Does that mean all those passages that set our pulse pounding can likewise be disregarded?  Unfortunately, no.  The Lord has a lot of conforming work to do on us.  And it doesn't always come easy.  But it's also true that it doesn't take a Bible degree to sort through the ones that are illustrative as opposed to instructive.  It takes a familiarity with the Lord, who has revealed Himself on every page of the Bible, and with the revelation He has given us, the Scriptures.  If we don't know the Word of God, we won't know the God of the Word.  And if we don't know the Lord, we won't understand what He requires of us.  And since our heart is deceitful above all things and beyond cure (Jeremiah 17:9), we'll more often than not find ourselves working at cross purposes with Him in His conforming of us to Christ.

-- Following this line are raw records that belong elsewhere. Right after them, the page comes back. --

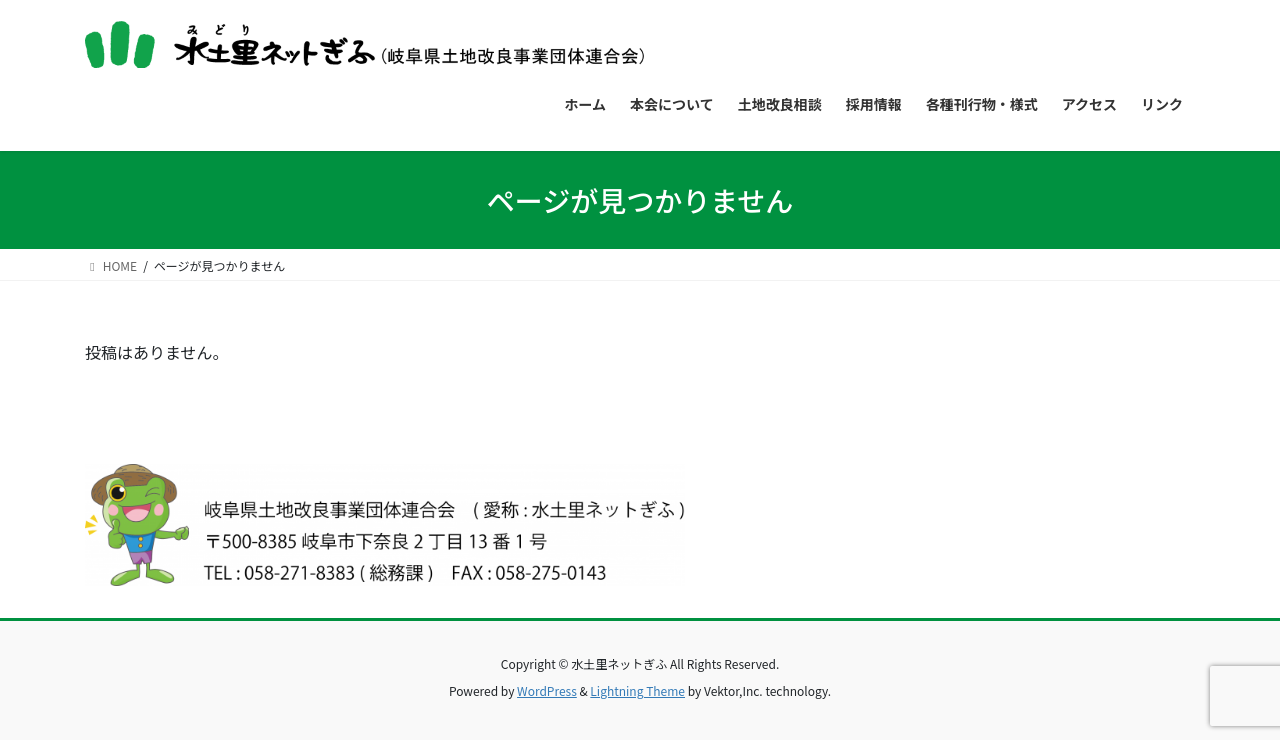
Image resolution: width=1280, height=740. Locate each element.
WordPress (547, 690)
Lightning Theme (637, 690)
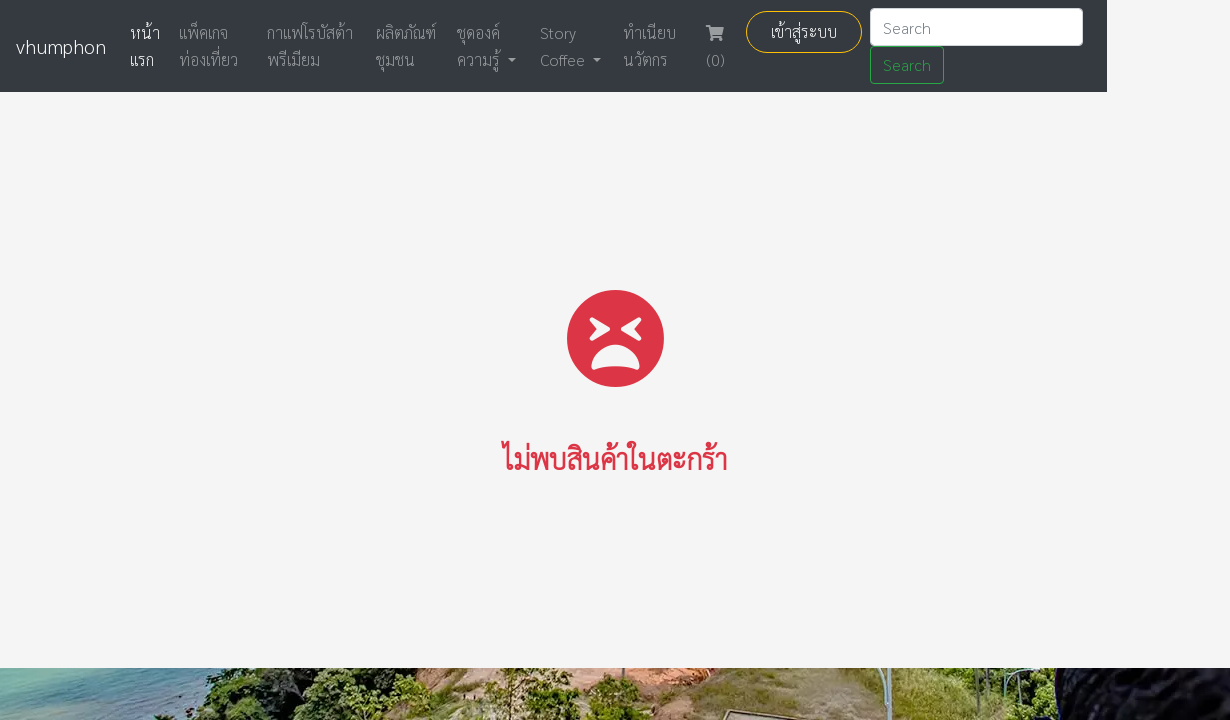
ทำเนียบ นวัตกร (649, 46)
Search (907, 64)
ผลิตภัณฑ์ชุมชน (406, 46)
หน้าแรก (145, 46)
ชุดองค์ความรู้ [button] (480, 46)
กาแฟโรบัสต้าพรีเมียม (310, 46)
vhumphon (61, 46)
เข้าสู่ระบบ (804, 31)
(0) (715, 47)
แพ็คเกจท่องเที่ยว (208, 46)
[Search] (976, 27)
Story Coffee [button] (564, 46)
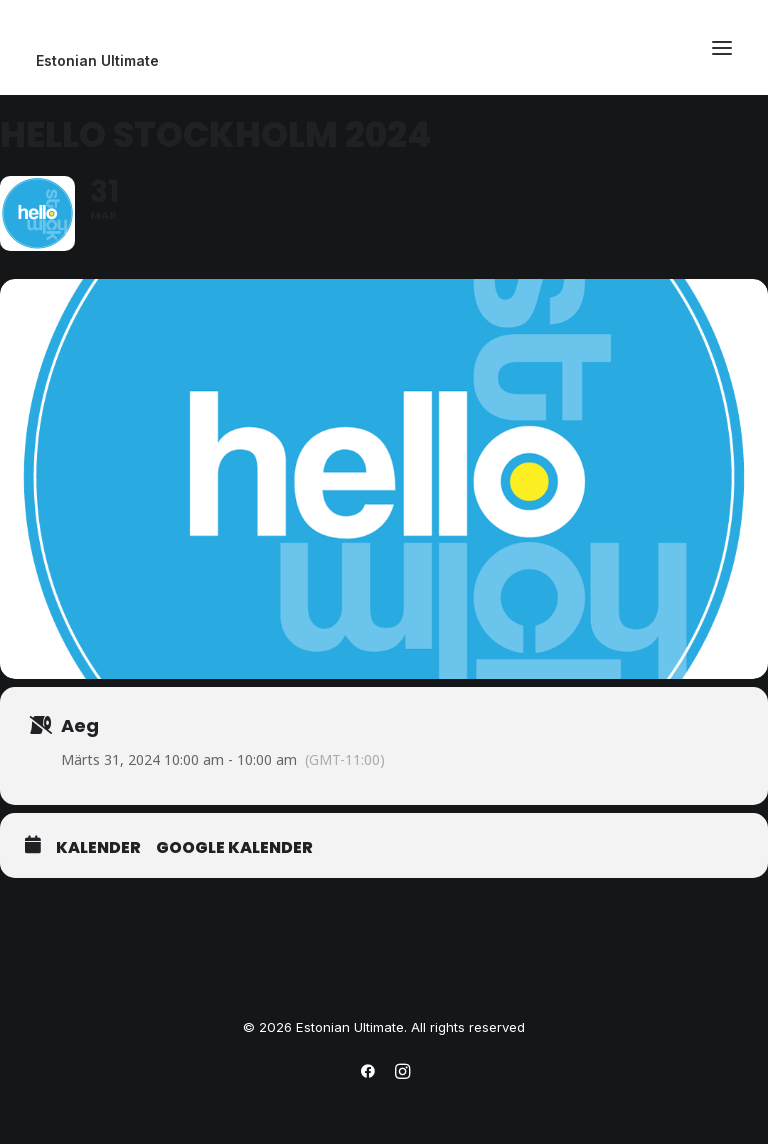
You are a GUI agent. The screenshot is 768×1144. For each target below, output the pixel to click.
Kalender (98, 848)
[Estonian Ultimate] (384, 61)
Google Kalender (234, 848)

As we read the whole word of God, especially those passages we don't particularly like, we have to ask ourselves again and again what is it we really believe about God.  Is He really all-wise?  Is He really all good?  Can I really trust Him?  Does He truly love me?  Does He really want what's best for me?  Can I trust Him to lead me in the way I really should go?  Is He really trustworthy, even when following His directives will lead me into trials and tribulation, even shame and humiliation?  Like He did with His Son?  Am I really willing to follow Him no matter where He leads?  Remember that at one point a number of His disciples turned back and stopped following Him.  Why?  Because He was saying things that were hard to accept (John 6:60-66)

It's at times like these when our willingness to follow, to obey Christ is truly challenged.  And it's precisely at times like these when our faith has a chance to grow.  May we always respond to the Lord as Peter did, "Lord, to whom shall we go?  You have the words of eternal life, and we have believed, and have come to know, that you are the Holy One of God" (John 6:68-69).  We too have believed that Jesus is the Holy One of God, but have we come to know that He is the Holy One of God?  That is tested and proved out by our response to those hard instructions, to those unpleasant teachings, where we must give up our pleasures and desires, our ways of doing things, in order to be conformed to the likeness of God's Holy One.